When you copy the data, keep every line exactly as written and skip the pictures.

__DATA__
++++++++++

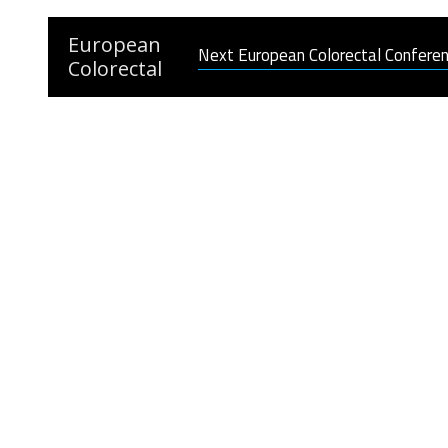
European
Next European Colorectal Confere
Colorectal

++++++++++

__RESPONSE__
European
Next European Colorectal Confere
Colorectal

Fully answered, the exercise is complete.